If you’ve seen either of the two previous Langdon films, nothing in Inferno will surprise you. It plays out like every tawdry, contrived potboiler you’ve ever picked up at an airport to flip through during a layover. Langdon wakes up with amnesia and a bullet wound in his head! He must use his extensive knowledge of religious history and symbols to crack a convoluted case with the world at stake! There’s a spunky, resourceful brunette (this time played by Felicity Jones) to whom he can exposit! He’s on the run from shady government organizations with spooky names like “the Consortium” and … the World Health Organization? Rinse, repeat.
The biggest challenge for Inferno is that a significant part of the previous films’ appeal was the exploration of bizarre conspiracies about religious and papal history. Here, the Dante stuff is just a superficial gimmick for a thoroughly average techno-thriller. The classical art angle doesn’t reveal any shocking conspiracies about religious history this time – it’s just the thinnest excuse yet for Hanks to babble apocryphal trivia about Dante’s Inferno to whomever happens to be standing next to him. If Foster’s character had just been obsessed with The Smiths instead of Dante, Inferno would consist of Tom Hanks and Felicity Jones running hurriedly into used record shops, flipping through reams of vinyl for clues while Hanks spouted reams of exposition about Morrissey’s secret past.
All things considered, Inferno is made well enough, which is the only benchmark of quality one can truly expect from a Ron Howard film – after all, he’s made a cottage industry out of competent mediocrity. Howard gets to have some fun in the first few minutes, as the disoriented, amnesiac Langdon wanders through genuinely disturbing images of the Apocalypse as he wakes from his injuries. Unfortunately, nothing nearly that interesting pops up again during the film’s remaining two hours, Howard content to let the sumptuous Italian architecture do much of the work for him while a chirpy, overbearing Hans Zimmer score drones overhead.
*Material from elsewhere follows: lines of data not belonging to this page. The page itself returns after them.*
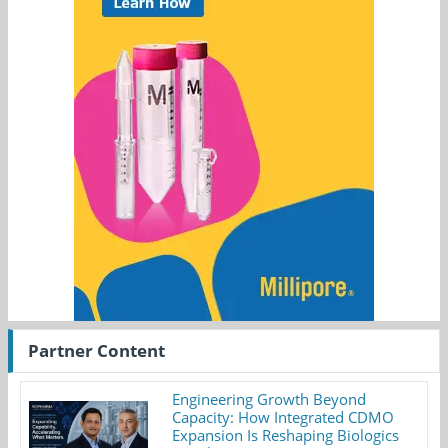
Partner Content
Engineering Growth Beyond
Capacity: How Integrated CDMO
Expansion Is Reshaping Biologics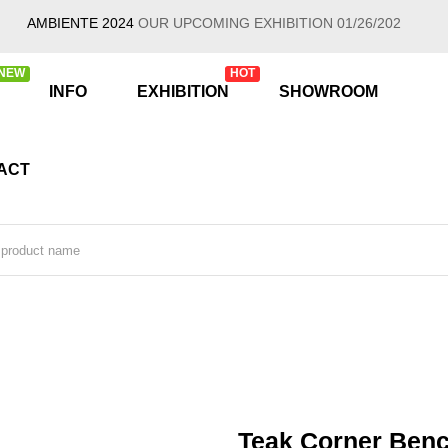
AMBIENTE 2024
OUR UPCOMING EXHIBITION 01/26/2024 - 01/30/20
NEW
HOT
INFO
EXHIBITION
SHOWROOM
ACT
Teak Corner Ben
David Koepp’s script is also repetitive in a way the other two films weren’t; while the comparative paring down of the plot into a largely straightforward chase narrative is admirable, the non-stop sequence of “Leads run from bad guys to place > find next clue and explain it to each other > bad guys come back and shoot at them, so leads run while continuing to explain” becomes incredibly tiresome as the film goes on. Even some weak-sauce reveals late in the film (which anyone with a brain will be able to guess from the get-go) fail to add anything interesting to the proceedings.
On top of that, the film takes itself so incredibly seriously that it’s hard to even appreciate the multiplying absurdities of the story on a camp level. As soon as a manipulated map of Dante’s Inferno appears through a mini-projector encased in carved human bone, which itself is hidden in a ‘bio-tube’ keyed only to Langdon’s fingerprint, and you don’t laugh, you know you’re in trouble.
Inferno, much like its predecessors, simply can’t work its way out of the disappointing middle ground between a slick, technically competent thriller and tongue-in-cheek absurdity. After all, its problems lie in the source material – paper-thin, overly convoluted tales meant to fool less scrupulous audiences into thinking they’re watching something complex and learning something about history in the process. As it stands, Howard’s Brown adaptations feel like the dour cousin of the National Treasure movies – a series that enjoyably embraces the ridiculousness of its pseudo-historical claptrap. Basically, what I’m saying is that a Tom Hanks-Nicolas Cage team-up could very well save this series.